And therefore, you’re in a situation of high stress like the pandemic, COVID-19. Even an independent interview is not going to protect you against spontaneous remissions. So I think that it’s really the nature of the population that is very hard. And had those patients with spontaneous remissions have been assigned to active treatment, right? Instead of the placebo in those sites where they outperformed the placebo, outperformed the drug, the drug would have looked fantastic. So you often hope the randomization takes care of it. But at the level of a given site, you don’t know if randomization will protect you against these spontaneous remissions. But the odds of those spontaneous remissions are far greater in a monotherapy trial where you’re recruiting only acute depressive episodes.
Andrea Tan: Got it. Okay. And then maybe one last question, if I could squeeze it in for you, Sergio. Just wondering if you could provide more color on the additional studies that you mentioned that you’re thinking of conducting. Would this be for monotherapy specifically? Or is this, I guess, maybe under the condition that RELIANCE I is maybe not successful and you would have to do a second Phase III trial for adjunctive? Thank you so much.
Sergio Traversa: Yes. No, thank you, Andrea. Look, as much as I wish, we really need — we want to see RELIANCE I data result before and — before we make any decision. Because moving forward, we’ll probably go — continue to go into the treatment of patients that did not respond adequately to a treatment. And so the RELIANCE I data, very important critical to understand how we will move forward. The FDA, we believe they will want too positive Phase III data. So we’ll be planning accordingly. Because in depression, it’s not unusual to have failed study and they had, I believe, three out of five failed studies and the first two Prozac studies failed. So it hurts when that affect directly, but it’s not very unusual. So we will really base the plan based on the first adjunctive trial result.
And we are planning to start at least one more trial, but we will a lot more precise in January after we see the 301 data in — we believe in December. Sorry for that. But we’ll give you all the information as soon as we have more accurate plans to how to move forward.

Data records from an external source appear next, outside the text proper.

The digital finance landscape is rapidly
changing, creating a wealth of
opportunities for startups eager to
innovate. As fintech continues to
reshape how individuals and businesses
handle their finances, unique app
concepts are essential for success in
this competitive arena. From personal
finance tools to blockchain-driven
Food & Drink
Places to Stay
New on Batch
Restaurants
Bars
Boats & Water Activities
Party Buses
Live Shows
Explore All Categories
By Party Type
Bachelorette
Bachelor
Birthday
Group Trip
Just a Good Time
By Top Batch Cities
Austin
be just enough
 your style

Andrea Tan: Great. Thanks everyone.
Sergio Traversa: Thanks, Andrea.
Operator: And now we will move to Andrew Tsai, Jefferies.
Andrew Tsai: Hi, thanks and good afternoon. Thanks for the questions. It’s unfortunate to see RELIANCE III, but hopefully, things get better from here. So first question is for RELIANCE III, the outlier sites. What percentage of all patients enrolled in RELIANCE III did these outlier sites enroll? And then what percent of patients in those outlier sites, I guess, do you think will be enrolled in RELIANCE I and RELIANCE II, respectively?

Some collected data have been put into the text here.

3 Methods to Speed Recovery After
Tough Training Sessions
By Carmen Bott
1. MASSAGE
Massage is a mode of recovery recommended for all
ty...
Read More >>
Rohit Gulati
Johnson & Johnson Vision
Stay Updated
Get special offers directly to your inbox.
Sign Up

Sergio Traversa: Yes. Thanks, Andrew, for the question. It’s a little bit difficult to answer precisely. But like the — roughly the site that had results that we define paradoxical, the placebo outperformed the drug for whatever reason. And they enrolled about between 25% and 30% of the patient in RELIANCE III in the monotherapy. In the first adjunctive, it’s unfair to make a comparison with the same site because as Dr. Fava said, the patient population is different. So these sites, clearly, they enrolled 30% — between 30% and 40% of the patients. But the patient population is different, then we don’t know how these studies really perform the diagnostic of the patient. And it may be different. We hope it’s going to be different from monotherapy.
But in terms of like the percent of patients was between 25% and 30% in monotherapy and it’s going to be between, I would say, mid-30s in — maybe a little bit more than that in the first trigger one — the first adjunctive trial. None of these sites is in RELIANCE II.